● **Task instructions**:
Determine how many lines of the listing contain the word "mais". The reply is that number alone.

** Data follows **

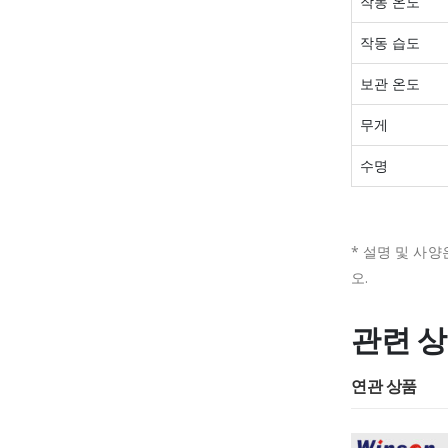
작동 온도
작동 습도
보관 온도
무게
수명
* 설명 및 사양
오.
관련 
연관 상품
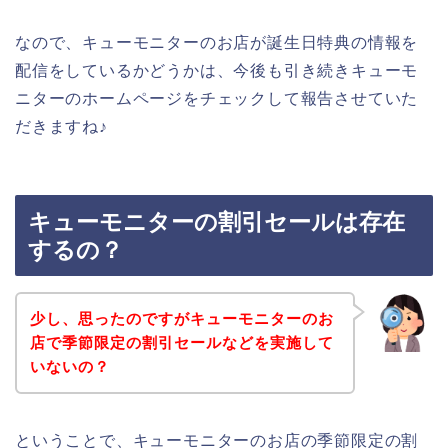
なので、キューモニターのお店が誕生日特典の情報を
配信をしているかどうかは、今後も引き続きキューモ
ニターのホームページをチェックして報告させていた
だきますね♪
キューモニターの割引セールは存在
するの？
少し、思ったのですがキューモニターのお
店で季節限定の割引セールなどを実施して
いないの？
ということで、キューモニターのお店の季節限定の割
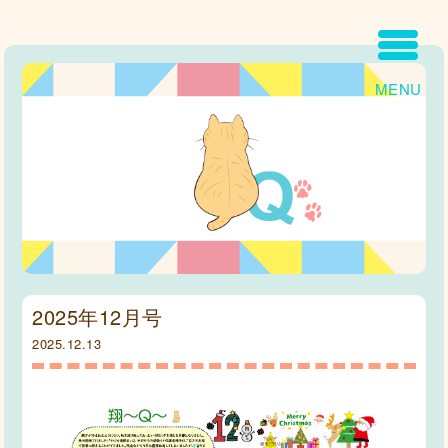
MENU
2025年12月号
2025.12.13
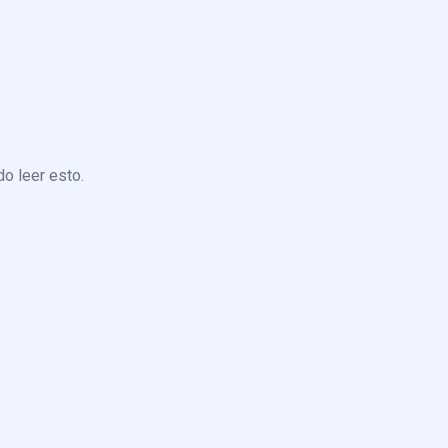
o leer esto.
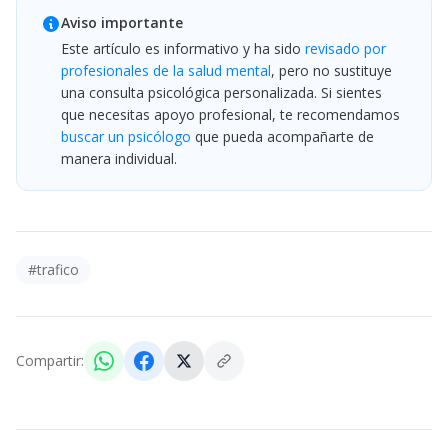
Aviso importante
Este artículo es informativo y ha sido
revisado por
profesionales de la salud mental
, pero no sustituye
una consulta psicológica personalizada. Si sientes
que necesitas apoyo profesional, te recomendamos
buscar un psicólogo
que pueda acompañarte de
manera individual.
#
trafico
Compartir:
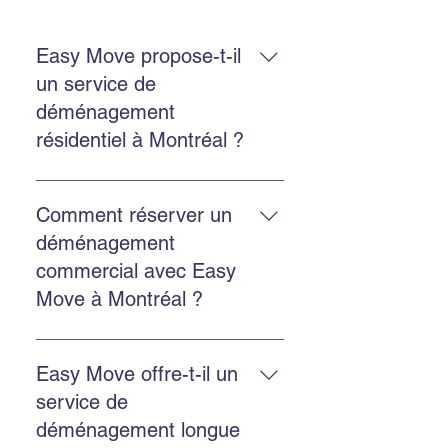
Easy Move propose-t-il
un service de
déménagement
résidentiel à Montréal ?
Oui. Easy Move Montréal propose
un service résidentiel à Montréal et
Comment réserver un
en banlieue, avec une équipe
déménagement
expérimentée qui manipule vos
commercial avec Easy
biens avec soin.
Move à Montréal ?
Réservez en remplissant le
formulaire sur le site, en appelant
Easy Move offre-t-il un
au 514‑578‑6903, ou en nous
service de
contactant via Facebook ou
déménagement longue
Instagram pour une réponse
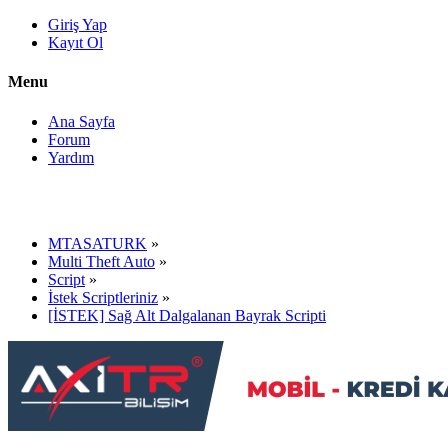
Giriş Yap
Kayıt Ol
Menu
Ana Sayfa
Forum
Yardım
MTASATURK
»
Multi Theft Auto
»
Script
»
İstek Scriptleriniz
»
[İSTEK] Sağ Alt Dalgalanan Bayrak Scripti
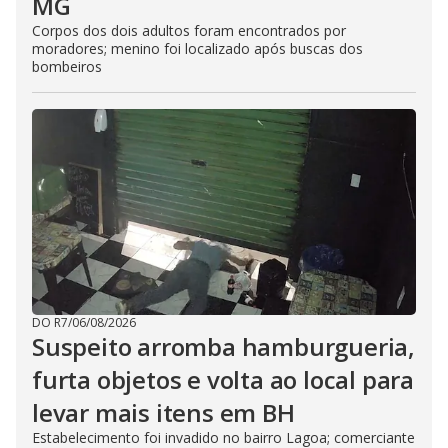
MG
Corpos dos dois adultos foram encontrados por
moradores; menino foi localizado após buscas dos
bombeiros
DO R7
/
06/08/2026
Suspeito arromba hamburgueria,
furta objetos e volta ao local para
levar mais itens em BH
Estabelecimento foi invadido no bairro Lagoa; comerciante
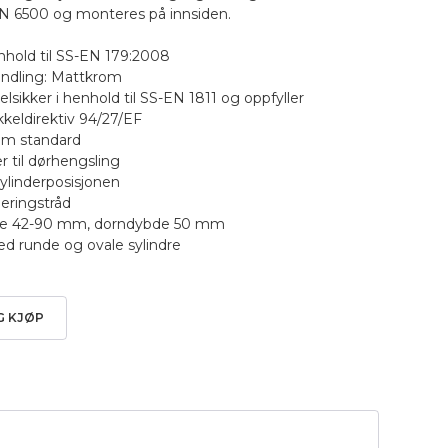
6500 og monteres på innsiden.
henhold til SS-EN 179:2008
andling: Mattkrom
kkelsikker i henhold til SS-EN 1811 og oppfyller
keldirektiv 94/27/EF
som standard
r til dørhengsling
ylinderposisjonen
eringstråd
else 42-90 mm, dorndybde 50 mm
ed runde og ovale sylindre
G KJØP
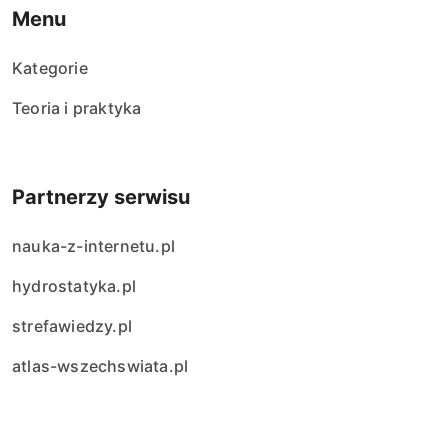
Menu
Kategorie
Teoria i praktyka
Partnerzy serwisu
nauka-z-internetu.pl
hydrostatyka.pl
strefawiedzy.pl
atlas-wszechswiata.pl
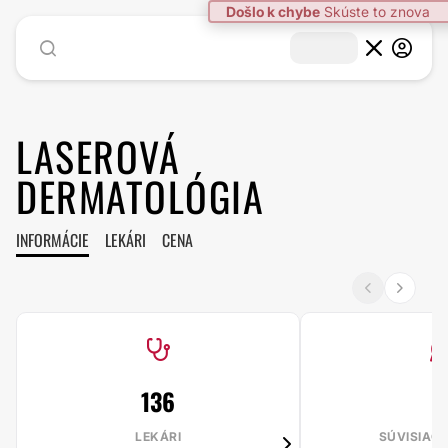
Došlo k chybe
Skúste to znova
LASEROVÁ
DERMATOLÓGIA
INFORMÁCIE
LEKÁRI
CENA
136
1
LEKÁRI
SÚVISIAC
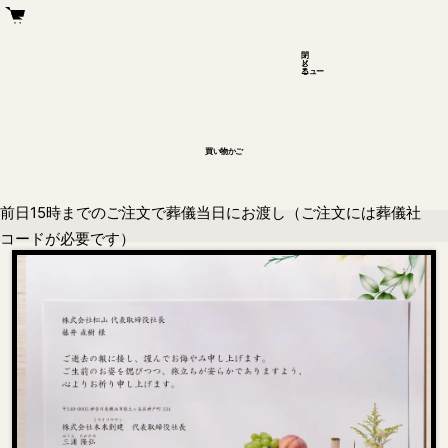
閉
メ
じ
ニュー
る
買い物かご
前日15時までのご注文で葬儀当日にお渡し（ご注文には葬儀社
コードが必要です）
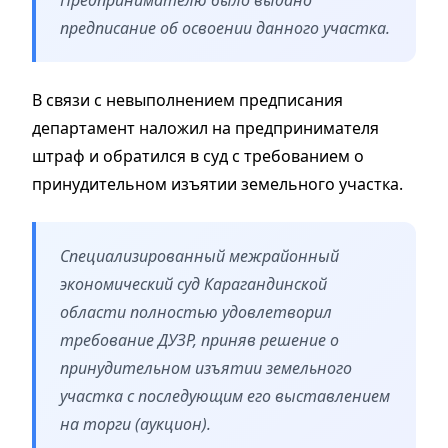
предписание об освоении данного участка.
В связи с невыполнением предписания
департамент наложил на предпринимателя
штраф и обратился в суд с требованием о
принудительном изъятии земельного участка.
Специализированный межрайонный
экономический суд Карагандинской
области полностью удовлетворил
требование ДУЗР, приняв решение о
принудительном изъятии земельного
участка с последующим его выставлением
на торги (аукцион).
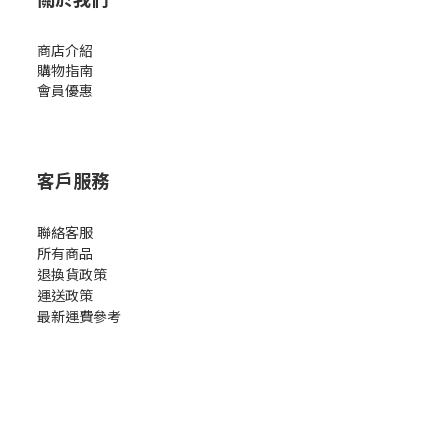
商店介紹
購物指南
會員優惠
客戶服務
聯絡客服
所有商品
退換貨政策
運送政策
最新運費參考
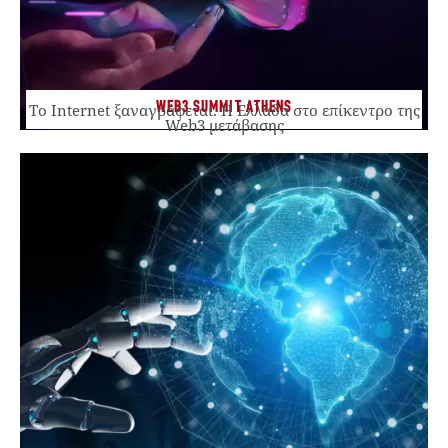
WEB3 SUMMIT ATHENS
Το Internet ξαναγράφεται. Η Ελλάδα στο επίκεντρο της
Web3 μετάβασης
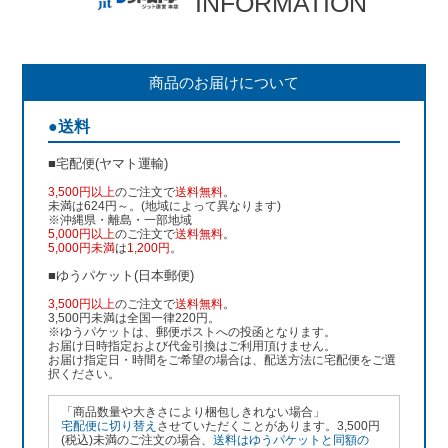
INFORMATION
商品のお届けについて
●送料
■宅配便(ヤマト運輸)
3,500円以上
のご注文で
送料無料
。
未満は624円～。(地域によって異なります)
※沖縄県・離島・一部地域
5,000円以上
のご注文で
送料無料
。
5,000円未満
は
1,200円
。
■ゆうパケット(日本郵便)
3,500円以上
のご注文で
送料無料
。
3,500円未満は全国一律220円。
※ゆうパケットは、郵便ポストへの投函となります。
お届け日時指定および代金引換はご利用頂けません。
お届け指定日・時間をご希望の場合は、配送方法に宅配便をご選
択ください。
「商品数量や大きさにより梱包しきれない場合」
宅配便に切り替え
させていただくことがあります。3,500円
(税込)未満のご注文の場合、
送料はゆうパケットと同額の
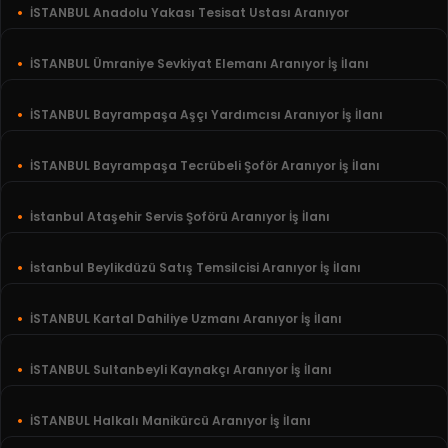
İSTANBUL Anadolu Yakası Tesisat Ustası Aranıyor
İSTANBUL Ümraniye Sevkiyat Elemanı Aranıyor İş İlanı
İSTANBUL Bayrampaşa Aşçı Yardımcısı Aranıyor İş İlanı
İSTANBUL Bayrampaşa Tecrübeli Şoför Aranıyor İş İlanı
İstanbul Ataşehir Servis Şoförü Aranıyor İş İlanı
İstanbul Beylikdüzü Satış Temsilcisi Aranıyor İş İlanı
İSTANBUL Kartal Dahiliye Uzmanı Aranıyor İş İlanı
İSTANBUL Sultanbeyli Kaynakçı Aranıyor İş İlanı
İSTANBUL Halkalı Manikürcü Aranıyor İş İlanı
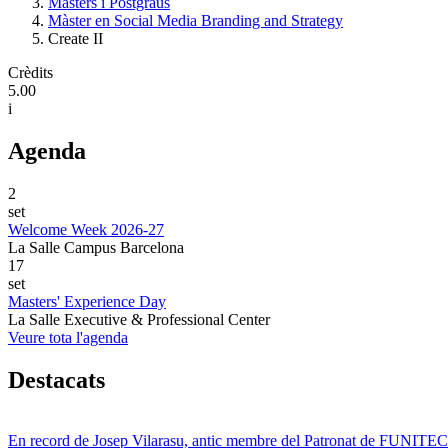
Màsters i Postgraus
Màster en Social Media Branding and Strategy
Create II
Crèdits
5.00
i
Agenda
2
set
Welcome Week 2026-27
La Salle Campus Barcelona
17
set
Masters' Experience Day
La Salle Executive & Professional Center
Veure tota l'agenda
Destacats
En record de Josep Vilarasu, antic membre del Patronat de FUNITEC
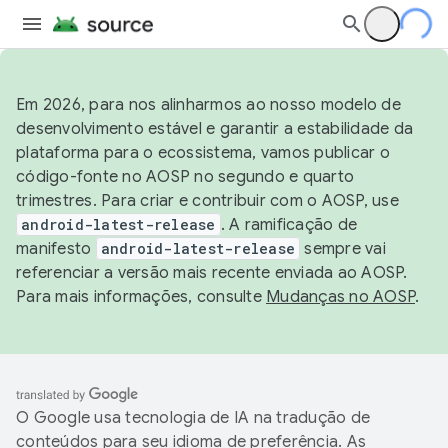
Em 2026, para nos alinharmos ao nosso modelo de
desenvolvimento estável e garantir a estabilidade da
plataforma para o ecossistema, vamos publicar o
código-fonte no AOSP no segundo e quarto
trimestres. Para criar e contribuir com o AOSP, use
android-latest-release
. A ramificação de
manifesto
android-latest-release
sempre vai
referenciar a versão mais recente enviada ao AOSP.
Para mais informações, consulte
Mudanças no AOSP
.
O Google usa tecnologia de IA na tradução de
conteúdos para seu idioma de preferência. As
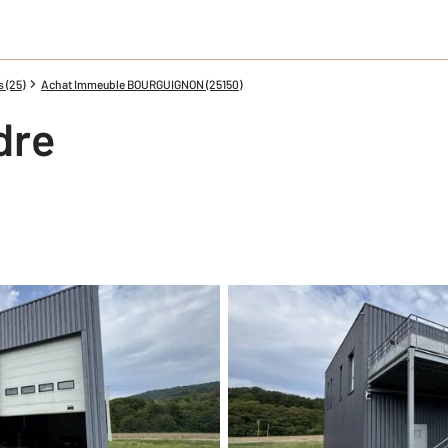
 (25)
Achat Immeuble BOURGUIGNON (25150)
dre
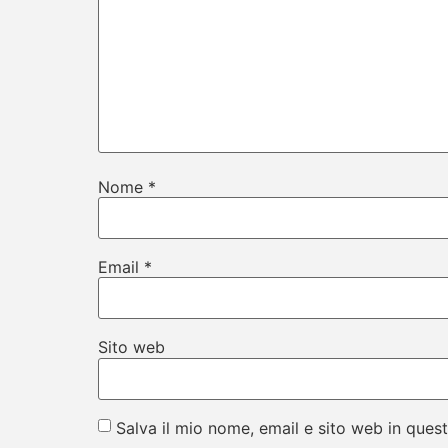
Nome
*
Email
*
Sito web
Salva il mio nome, email e sito web in que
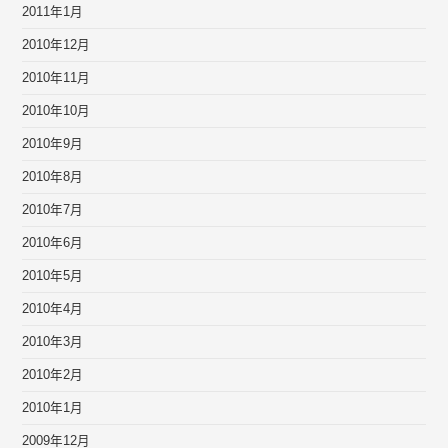
2011年1月
2010年12月
2010年11月
2010年10月
2010年9月
2010年8月
2010年7月
2010年6月
2010年5月
2010年4月
2010年3月
2010年2月
2010年1月
2009年12月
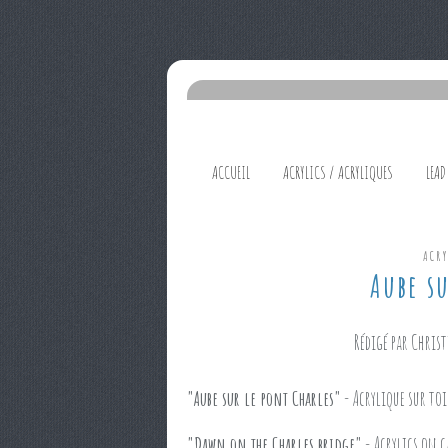
ACCUEIL
ACRYLICS / ACRYLIQUES
LEAD
ACR
Aube su
Rédigé par Christ
"Aube sur le pont Charles"
- Acrylique sur toi
"Dawn on the Charles bridge"
- Acrylics on c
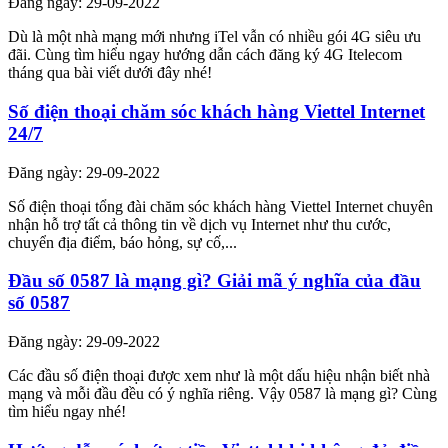
Đăng ngày: 29-09-2022
Dù là một nhà mạng mới nhưng iTel vẫn có nhiều gói 4G siêu ưu
đãi. Cùng tìm hiểu ngay hướng dẫn cách đăng ký 4G Itelecom
tháng qua bài viết dưới đây nhé!
Số điện thoại chăm sóc khách hàng Viettel Internet
24/7
Đăng ngày: 29-09-2022
Số điện thoại tổng đài chăm sóc khách hàng Viettel Internet chuyên
nhận hỗ trợ tất cả thông tin về dịch vụ Internet như thu cước,
chuyển địa điểm, báo hỏng, sự cố,...
Đầu số 0587 là mạng gì? Giải mã ý nghĩa của đầu
số 0587
Đăng ngày: 29-09-2022
Các đầu số điện thoại được xem như là một dấu hiệu nhận biết nhà
mạng và mỗi đầu đều có ý nghĩa riêng. Vậy 0587 là mạng gì? Cùng
tìm hiểu ngay nhé!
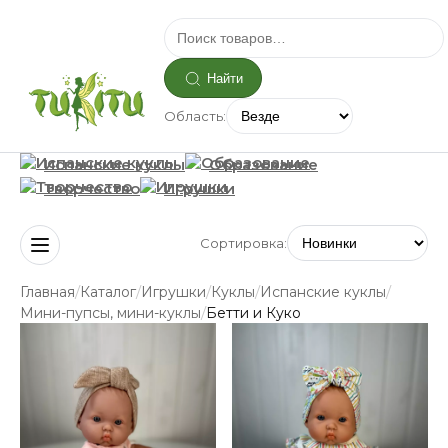
Найти
Область:
Испанские куклы
Образование
Творчество
Игрушки
Сортировка:
/
/
/
/
/
Главная
Каталог
Игрушки
Куклы
Испанские куклы
/
Мини-пупсы, мини-куклы
Бетти и Куко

** End of Data **

● **Answer section**:
3